George A. Romero has made a killing by bringing back the dead, but he’s far from macabre in real life.
Spoke to the man behind “Night of the Living Dead” a few months back in connection with his latest ode to zombies - “George A. Romero’s Diary of the Dead.”
Romero couldn’t have been more pleasant - or more an avuncular relic of the ’60s. He ended plenty of sentences with “man,” and the politics throughout his movies reveals a Woodstock-style ideology.
“Diary of the Dead,” recently released on DVD, takes a “Blair Witch/Cloverfield” approach to the zombie genre. Bless Romero for staying so up to date on our YouTube/Internet culture, but the director’s usual social commentary is ladled on far too thick.
(Photo: In “George A. Romero’s Diary of the Dead,” we relive the first day the dead started coming back to life)

{ 5 comments… read them below or add one }
James Frazier 08.10.08 at 4:42 am
I liked “Diary of the Dead” though I essientially agree with your review. I’d tell people it was the best failure I’d ever seen. Amitious, not quite succeeding, but nonetheless very entertaining and with some sweet moments (”I’m Samuel Hi”).

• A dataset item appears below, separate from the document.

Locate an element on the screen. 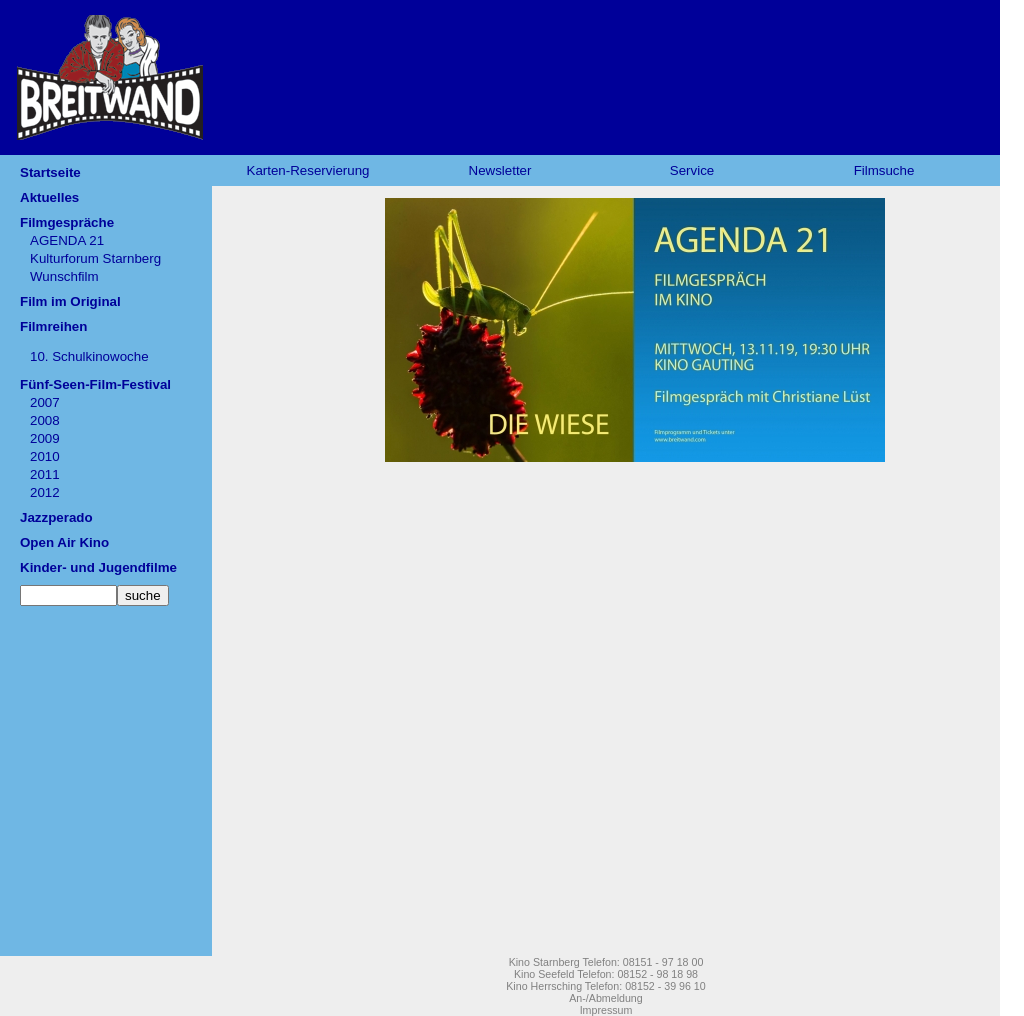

You get to interview a lot of these people and then review their work. Does liking whoever you’re talking to make it harder to bash their stuff later on?
cftoto 08.10.08 at 4:53 am
Good question, James. I’ve been fortunate in that I often like the projects associated with the actors I speak with. Not so much here. I did feel bad for blasting the movie … Romero was clearly trying for something new, and he was just so much fun to chat with. One of my favorite chats in years. Still, you gotta call ‘em like you see ‘em.
The worst time I had was when I attended a junket (many critics carpet bomb the stars of a film at one time) for “Driven” Star Sylvester Stallone was so smart and interesting, but he was defending/discussing a truly horrible film …
jic 08.11.08 at 4:02 am
“the politics throughout his movies reveals a Woodstock-style ideology.”
Really? The main feeling I got from them was misanthropy. Or are we talking about the difference between intentions and outcomes here?
cftoto 08.11.08 at 4:10 am
jic - Taken as a whole, Romero’s films lean consistently left. But you’re right … in his last two Dead features he’s shown genuine affection for the dead — and contempt for humanity. I can see the latter if you’re a glass is half empty sort, but his bond with flesh-eating zombies is bizarre.
Then again, no one would know his name without those undead ghouls.
jic 08.11.08 at 4:48 am
I have no doubt that his contempt for humanity comes from a left-wing perspective (there are plenty of conservative misanthropes, but they express it differently), but I saw that contempt as the main theme of both *Dawn* and *Day* (I haven’t actually seen *Night*). In the world Romero created, if you are gentle and caring, you suck because you aren’t prepared to do what’s necessary. If you organize with your friends and neighbours to arm yourself and start hunting down the zombies, you suck because you have lost your humanity. If you are an anarchist, you suck because you are dangerous and irresponsible, but if you are in the military or police, you suck because you are a fascist…
Romero does seem to concede that black men with a military/police background, women who can handle themselves in a fight, and old drunks suck a bit less, but he still seems to think that they suck.
Now, in *Land* he made the ghouls almost the good guys, but he added an overtly Marxist class warfare element that required him to tone down the misanthropy a little. It was still there, only he now seems to think that the rich suck more than the poor.